Problematic Research
For the first five years of Bitcoin’s existence, countless articles appeared claiming that this new digital monetary system was entirely anonymous. Fortunately, that false narrative has largely been replaced by a more realistic one – that Bitcoin can be used with a reasonable degree of anonymity if various precautions and tools are used. These include peer-to-peer exchanges, VPNs, and above all, coin mixing platforms.
The Cambridge cybersecurity researchers now believe that even coins that have been through mixers can be tracked – providing legislators use different parameters to define a tainted coin. Mixers work by jumbling many users’ coins together and sending them back at random to those who sent them. This way it would be impossible for any coins that have been involved in a crime to be tracked as any of the receivers involved could now possess them.
The Cambridge team have dug through the history books and found an example that would conveniently (although arguably unfairly) define a tainted coin. The precedent, known as Clayton’s Case, comes from an 1816 court decision on a case dealing with bankrupt companies.
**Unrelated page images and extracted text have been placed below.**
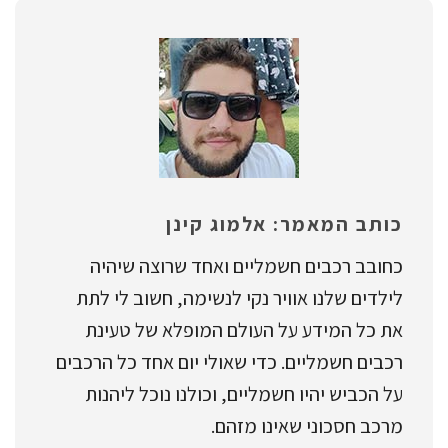
כותב המאמר: אלמוג קינן
כחובב רכבים חשמליים ואחד שרוצה שיהיה
לילדים שלנו אוויר נקי לנשימה, חשוב לי לתת
את כל המידע על העולם המופלא של טעינת
רכבים חשמליים. כדי שאולי יום אחד כל הרכבים
על הכביש יהיו חשמליים, וכולנו נוכל ליהנות
מרכב חסכוני שאינו מזהם.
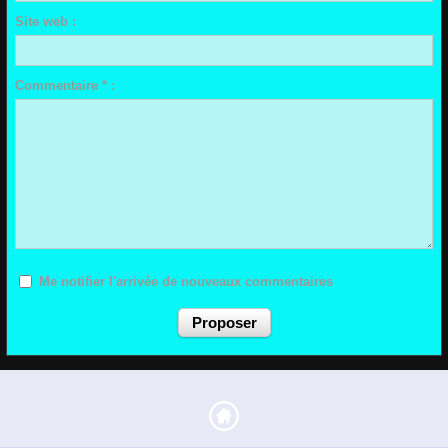
Site web :
Commentaire * :
Me notifier l'arrivée de nouveaux commentaires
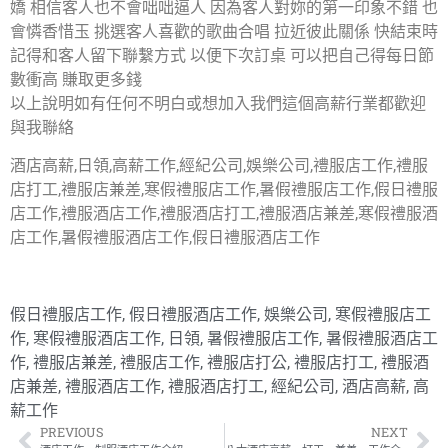
嬌 相信客人也不會咄咄逼人 因為客人對妳的第一印象不錯 也
會憐香惜玉 挑選客人喜歡的歌曲合唱 拉近彼此關係 快結束時
記得和客人留下聯繫方式 以便下次訂桌 可以把自己得每日節
數衝高 賺取更多錢
以上說明如有任何不明白或想加入我們這個高薪行業都歡迎
與我聯絡
酒店高薪,日領,高薪工作,經紀公司,娛樂公司,禮服店工作,禮服
店打工,禮服店兼差,寒假禮服店工作,暑假禮服店工作,假日禮服
店工作,禮服酒店工作,禮服酒店打工,禮服酒店兼差,寒假禮服酒
店工作,暑假禮服酒店工作,假日禮服酒店工作
假日禮服店工作
,
假日禮服酒店工作
,
娛樂公司
,
寒假禮服店工
作
,
寒假禮服酒店工作
,
日領
,
暑假禮服店工作
,
暑假禮服酒店工
作
,
禮服店兼差
,
禮服店工作
,
禮服店打公
,
禮服店打工
,
禮服酒
店兼差
,
禮服酒店工作
,
禮服酒店打工
,
經紀公司
,
酒店高薪
,
高
薪工作
PREVIOUS
NEXT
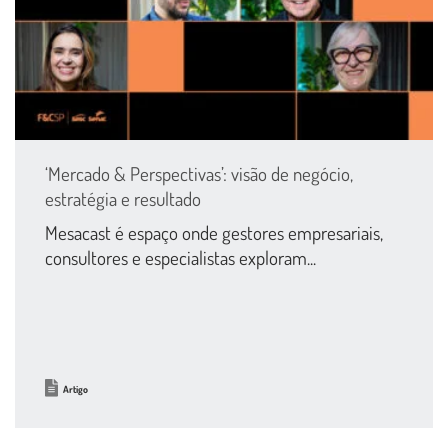
‘Mercado & Perspectivas’: visão de negócio,
estratégia e resultado
Mesacast é espaço onde gestores empresariais,
consultores e especialistas exploram...
Artigo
It states that when a financial firm declares bankruptcy, the first customer to be paid back from whatever funds the company still has should be the one that put money in first.
The team argue that this same principle could be applied to Bitcoin mixing services – if the third transaction in the group of coins to be mixed contains a coin that was involved in a crime then the third person to be paid out would then be in possession of the “tainted”coin. According to Ross Anderson, the lead researcher in the group, if there was a risk of facing charges or having coins that were involved in crimes by using such a mixer, innocent people would stop using them.
However, such thinking is hugely reductionist. Firstly, it relies on legal bodies following this idea for defining what is and what isn’t a “tainted” coin. Secondly, if governments do use this methodology, it completely strips away a person’s ability to use Bitcoin with any degree of anonymity. Sarah Meiklejohn, a professor of cryptography at University College London told Wired:
“It basically destroys all privacy solutions for Bitcoin… The default level of anonymity in Bitcoin is not very high, and there are legitimate reasons for people to want to make it higher. It’s not a good thing for everyone to have no anonymity.”
Despite the glaring flaws in the Cambridge group’s proposal for “tracking” Bitcoin, they are planning to publish software later this year that uses the methodology. Anderson commented:
“The software we’re going to publish will let you know whether your favourite bitcoin was ever owned by Ross Ulbricht or Mt. Gox.”
In reality, the software will simply tell you that one of your Bitcoin was mixed with potentially hundreds of others at the same time as one involved in a crime. It would then be up to legislators to decide whether to punish an individual based on this information. We don’t need to tell you how unjust it would be to end up having it confiscated or facing charges based on such spurious reasoning.